“The European Maritime and Fisheries Fund (EMFF) is a key to ensuring proper implementation of the Common Fisheries Policy objectives. In the past its effectiveness was undermined by complex rules and red tape, but the Council is committed to make it a flexible and workable tool at the service of European fishermen” said Petre DAEA, Romanian Minister of Agriculture and Rural Development and President of the Council, during the ongoing negotiations at the EMFF Budget Council for the next period 2021-2027.
The EMFF: What is it?
The Common Fisheries Policy (CFP) sets out a series of rules to manage the European fishing fleet and conserve fish stocks through major areas of actions. The CFP is mainly financed through the EMFF, one of the 5 European Structural and Investment Funds (ESIF).
The EMFF thus aims to encourage innovative and competitive fishing. Under the ESIF partnership agreements between the European Commission and each Member State, a part of the total EMFF budget is allocated to each State proportionally to its fisheries and aquaculture sector size.

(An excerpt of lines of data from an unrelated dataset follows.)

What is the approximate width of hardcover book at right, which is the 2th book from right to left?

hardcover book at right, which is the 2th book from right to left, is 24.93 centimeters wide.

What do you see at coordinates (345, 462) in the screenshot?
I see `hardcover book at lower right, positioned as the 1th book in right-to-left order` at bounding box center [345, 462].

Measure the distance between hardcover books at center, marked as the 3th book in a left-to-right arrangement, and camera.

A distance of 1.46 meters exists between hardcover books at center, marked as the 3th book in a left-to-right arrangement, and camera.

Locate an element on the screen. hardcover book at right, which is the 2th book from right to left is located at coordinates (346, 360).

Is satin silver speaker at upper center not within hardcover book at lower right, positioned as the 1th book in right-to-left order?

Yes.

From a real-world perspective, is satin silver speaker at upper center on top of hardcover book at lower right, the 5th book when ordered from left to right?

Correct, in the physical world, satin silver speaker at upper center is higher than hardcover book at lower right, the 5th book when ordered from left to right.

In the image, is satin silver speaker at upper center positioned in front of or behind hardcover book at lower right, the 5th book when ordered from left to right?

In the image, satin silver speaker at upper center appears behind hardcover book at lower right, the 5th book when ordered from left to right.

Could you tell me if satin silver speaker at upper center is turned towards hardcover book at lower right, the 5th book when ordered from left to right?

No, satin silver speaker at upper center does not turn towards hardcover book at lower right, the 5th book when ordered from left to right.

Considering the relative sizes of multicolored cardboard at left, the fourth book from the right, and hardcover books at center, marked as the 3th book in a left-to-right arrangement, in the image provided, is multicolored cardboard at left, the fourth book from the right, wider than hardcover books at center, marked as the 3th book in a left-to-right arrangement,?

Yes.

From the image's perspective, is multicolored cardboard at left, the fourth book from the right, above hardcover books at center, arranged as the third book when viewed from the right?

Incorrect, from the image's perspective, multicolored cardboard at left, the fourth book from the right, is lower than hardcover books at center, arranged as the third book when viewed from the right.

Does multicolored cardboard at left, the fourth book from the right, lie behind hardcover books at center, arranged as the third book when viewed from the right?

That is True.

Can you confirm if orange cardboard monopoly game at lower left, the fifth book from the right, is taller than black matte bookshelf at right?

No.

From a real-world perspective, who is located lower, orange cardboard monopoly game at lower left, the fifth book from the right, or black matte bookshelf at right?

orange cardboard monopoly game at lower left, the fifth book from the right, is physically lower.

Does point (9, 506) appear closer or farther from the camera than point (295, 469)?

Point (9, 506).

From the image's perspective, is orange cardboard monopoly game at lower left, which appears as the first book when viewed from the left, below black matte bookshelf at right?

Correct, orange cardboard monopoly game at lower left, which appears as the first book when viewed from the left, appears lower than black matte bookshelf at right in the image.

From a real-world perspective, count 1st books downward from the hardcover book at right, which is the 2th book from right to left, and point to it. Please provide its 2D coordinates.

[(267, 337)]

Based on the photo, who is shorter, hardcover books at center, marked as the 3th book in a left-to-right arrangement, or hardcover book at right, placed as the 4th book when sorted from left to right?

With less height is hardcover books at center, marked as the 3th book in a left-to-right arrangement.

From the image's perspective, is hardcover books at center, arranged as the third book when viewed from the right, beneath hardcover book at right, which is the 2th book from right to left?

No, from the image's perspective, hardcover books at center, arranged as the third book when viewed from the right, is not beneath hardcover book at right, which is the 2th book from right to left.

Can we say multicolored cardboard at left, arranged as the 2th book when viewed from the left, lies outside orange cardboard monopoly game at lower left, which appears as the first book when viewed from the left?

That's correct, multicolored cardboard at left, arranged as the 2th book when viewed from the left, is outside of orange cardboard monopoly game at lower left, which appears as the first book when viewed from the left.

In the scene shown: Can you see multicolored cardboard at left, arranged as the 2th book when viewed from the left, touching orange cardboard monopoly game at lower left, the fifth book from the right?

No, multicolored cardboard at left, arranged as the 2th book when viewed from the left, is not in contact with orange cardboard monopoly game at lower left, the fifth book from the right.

The EMFF 2014-2020: A modest budget and a minor use of funds
In the current 2014-2020 programming period, the EMFF has been the “financial youngest” of the ESIF. Indeed, with a budget of 6 billion euro, it was less well endowed than the ERDF (279 billion euro), the EAFRD (151 billion euro), the ESF (121 billion euro) and the Cohesion Fund (75 billion euro). Even if it targets a more specific area than its peers, its budget remains unambitious in terms of meeting the Fund’s priorities: the competitiveness of fisheries and aquaculture enterprises (3.6 billion euro within the EMFF budget), environmental protection and resources efficiency (3 billion euro), quality and sustainability of employment (830 million euro) and a low carbon economy (150 million euro).
As regards to funds distribution, the widest allocations are provided to the States having the largest coastlines and the main fishing and aquaculture industries, such as Spain (1.5 billion euro), Italy (980 million euro), France (774 million euro) and Poland (700 million euro).

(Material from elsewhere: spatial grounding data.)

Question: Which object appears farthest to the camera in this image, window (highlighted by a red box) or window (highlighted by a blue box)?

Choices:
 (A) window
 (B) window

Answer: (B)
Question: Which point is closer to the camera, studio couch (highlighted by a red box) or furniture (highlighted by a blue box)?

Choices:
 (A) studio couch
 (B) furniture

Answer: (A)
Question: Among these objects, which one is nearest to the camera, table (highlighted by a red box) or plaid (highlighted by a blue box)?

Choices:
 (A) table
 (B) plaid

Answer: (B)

While the EMFF budget is well below other structural funds, the main problem is related to the minor use of funds within States. In 2018, 40% of the resources were allocated, but only 18% of the annual budget has been actually spent to selected projects. This underutilisation issue affects all of the ESIFs, but the EMFF is the most affected.
However, many important projects have been launched, linked to the protection of Natura 2000 areas, blue growth or the development of new fisheries resources.
The EMFF 2021-2027: Which EU fisheries strategy?
The EMFF budget for 2021-2027 is the only one remaining unchanged, unlike the other structural funds for which the European Commission has proposed a reduction – except for the ERDF – in the negotiation of the multiannual financial framework context. Thus, the EMFF budget would reach 6 million euro for the same objectives as for 2014-2020.
However, there is a significant change: some changes could be made to the structure of the EMFF to make it more flexible. Indeed, the measures and eligibility rules would no longer be defined at EU level, but each State would draw up itself a specific action programme to its own territorial realities. This is intended to facilitate access to funds by simplifying the administrative process. Would this greater autonomy given to Member States and their regions be a solution to increase the use of funds and then effectively respond the issue of underutilisation?